"""
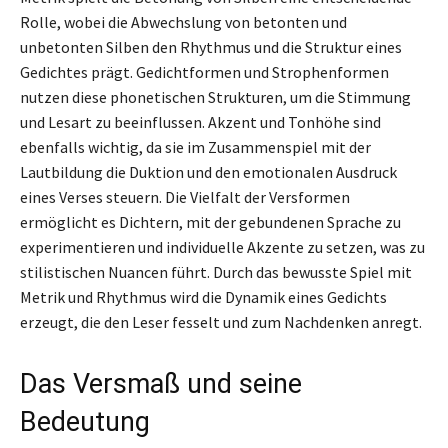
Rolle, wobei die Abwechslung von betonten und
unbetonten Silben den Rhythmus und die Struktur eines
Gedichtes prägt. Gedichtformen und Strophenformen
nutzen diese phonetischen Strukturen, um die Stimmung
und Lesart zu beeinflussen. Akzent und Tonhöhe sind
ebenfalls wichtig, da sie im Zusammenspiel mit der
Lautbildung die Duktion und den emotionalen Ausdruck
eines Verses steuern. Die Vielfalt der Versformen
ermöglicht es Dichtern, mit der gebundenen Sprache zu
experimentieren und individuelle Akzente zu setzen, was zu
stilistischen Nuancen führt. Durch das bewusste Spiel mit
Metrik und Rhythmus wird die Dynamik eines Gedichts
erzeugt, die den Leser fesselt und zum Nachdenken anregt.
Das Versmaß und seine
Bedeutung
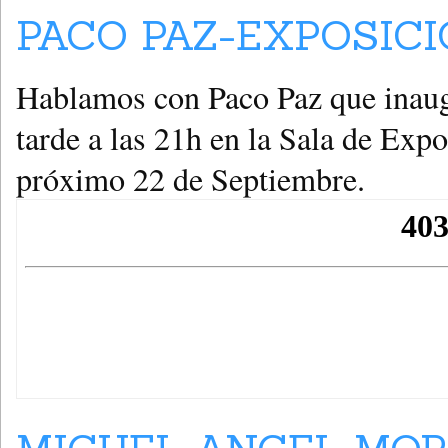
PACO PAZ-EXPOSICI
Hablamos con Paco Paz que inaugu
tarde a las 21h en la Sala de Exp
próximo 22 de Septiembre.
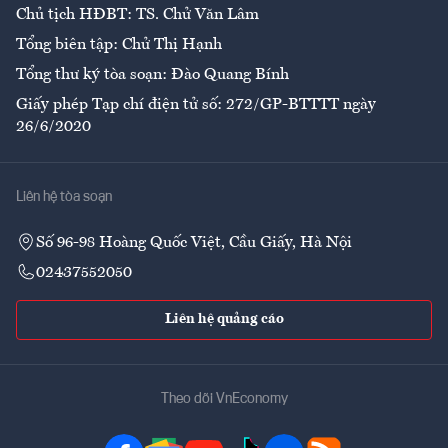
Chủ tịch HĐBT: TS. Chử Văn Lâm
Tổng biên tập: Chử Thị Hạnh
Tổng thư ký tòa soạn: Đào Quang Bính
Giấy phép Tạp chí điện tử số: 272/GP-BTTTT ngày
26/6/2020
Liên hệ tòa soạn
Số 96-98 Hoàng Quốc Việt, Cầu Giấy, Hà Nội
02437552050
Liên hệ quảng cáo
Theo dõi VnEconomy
"""
"""
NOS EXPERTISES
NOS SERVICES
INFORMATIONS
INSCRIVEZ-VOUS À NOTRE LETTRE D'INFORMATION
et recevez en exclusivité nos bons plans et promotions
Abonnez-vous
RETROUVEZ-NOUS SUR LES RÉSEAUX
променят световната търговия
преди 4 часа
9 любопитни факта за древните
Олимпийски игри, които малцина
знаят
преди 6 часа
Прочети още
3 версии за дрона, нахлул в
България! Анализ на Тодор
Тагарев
"""
→ **Work to be completed**
Locate the word "eines" in the data above. Copy every line carrying it.

→ **Written response**
unbetonten Silben den Rhythmus und die Struktur eines
eines Verses steuern. Die Vielfalt der Versformen
Metrik und Rhythmus wird die Dynamik eines Gedichts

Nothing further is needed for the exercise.